College of Central Florida
College of Central Florida (CF) Suicide Prevention Initiative project is to bring about systematic and cultural change that will result in better identification of and help-seeking for students at risk of suicide. Target populations include, but are not limited to, lesbian, gay, bisexual, transgender and Questioning individuals, American Indian/Alaska Natives, military family members and veterans. CF’s project will serve Marion, Citrus and Levy counties in North Central Florida. The overarching goal of the proposed project is to prevent suicide of students attending CF, and their family members.
The Objectives of this project are:
- Develop a college advisory committee that will assist and advise in the creation of a campus wide response protocol to manage the acutely distressed or suicidal student;
- Increase the amount of training to Central Florida College students, faculty and staff on suicide prevention and mental health awareness;
- Increase collaboration among College of Central Florida, Bay Care Behavioral Health Center, National Alliance on Mental Illness (NAMI), and other community partners to convey the message that suicide prevention is a community responsibility;
- Increase the promotion of the National Suicide Prevention Line;
- Present educational seminars and informational materials to College of Central Florida students, faculty, staff, and family members on suicide prevention, identification and reductions of risk factors such as depression and substance use/abuse; and
- Increase help seeking among College of Central Florida students and reduce the stigma attached for seeking help for mental and behavioral health issues among our students.

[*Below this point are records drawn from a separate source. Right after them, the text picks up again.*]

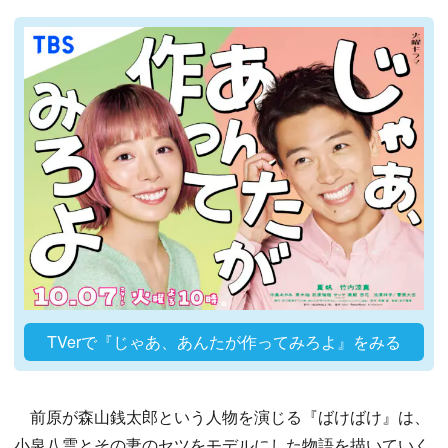
TVerで『じゃあ、あんたが作ってみろよ』をみる
前原が森山銭太郎という人物を演じる『ばけばけ』は、
小泉八雲とその妻のセツをモデルにした物語を描いていく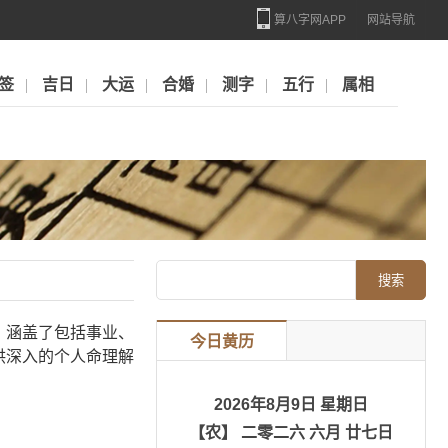
算八字网APP
网站导航
签
吉日
大运
合婚
测字
五行
属相
，涵盖了包括事业、
今日黄历
供深入的个人命理解
2026年8月9日 星期日
【农】 二零二六 六月 廿七日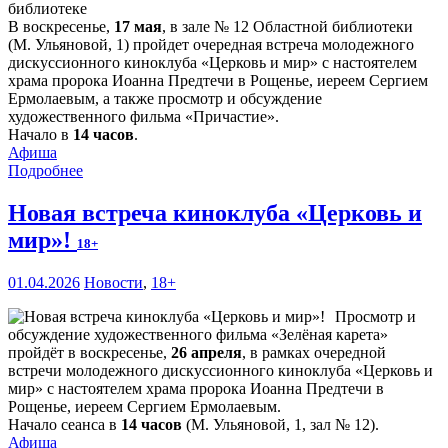
В воскресенье,
17 мая
, в зале № 12 Областной библиотеки
(М. Ульяновой, 1) пройдет очередная встреча молодежного
дискуссионного киноклуба «Церковь и мир» с настоятелем
храма пророка Иоанна Предтечи в Рощенье, иереем Сергием
Ермолаевым, а также просмотр и обсуждение
художественного фильма «Причастие».
Начало в
14 часов
.
Афиша
Подробнее
Новая встреча киноклуба «Церковь и
мир»!
18+
01.04.2026
Новости
,
18+
Просмотр и
обсуждение художественного фильма «Зелёная карета»
пройдёт в воскресенье,
26 апреля
, в рамках очередной
встречи молодежного дискуссионного киноклуба «Церковь и
мир» с настоятелем храма пророка Иоанна Предтечи в
Рощенье, иереем Сергием Ермолаевым.
Начало сеанса в
14 часов
(М. Ульяновой, 1, зал № 12).
Афиша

This project will allow the college to develop and implement an infrastructure that will promote education and awareness, incorporating the philosophy that it is everyone’s responsibility to be knowledgeable on suicide awareness, know the signs-and-symptoms, strategies to dealing with and know the resources to use, if an occurrence occurs.
It is estimated that a minimum of 800 students, faculty and staff and family members will receive formal education/training annually on suicide prevention and mental health issues, through modules for classroom-based instruction, a series of seminars/workshops, and guest speakers. Many more individuals will be exposed to and gain awareness through print materials, National Prevention Day activities, and social media.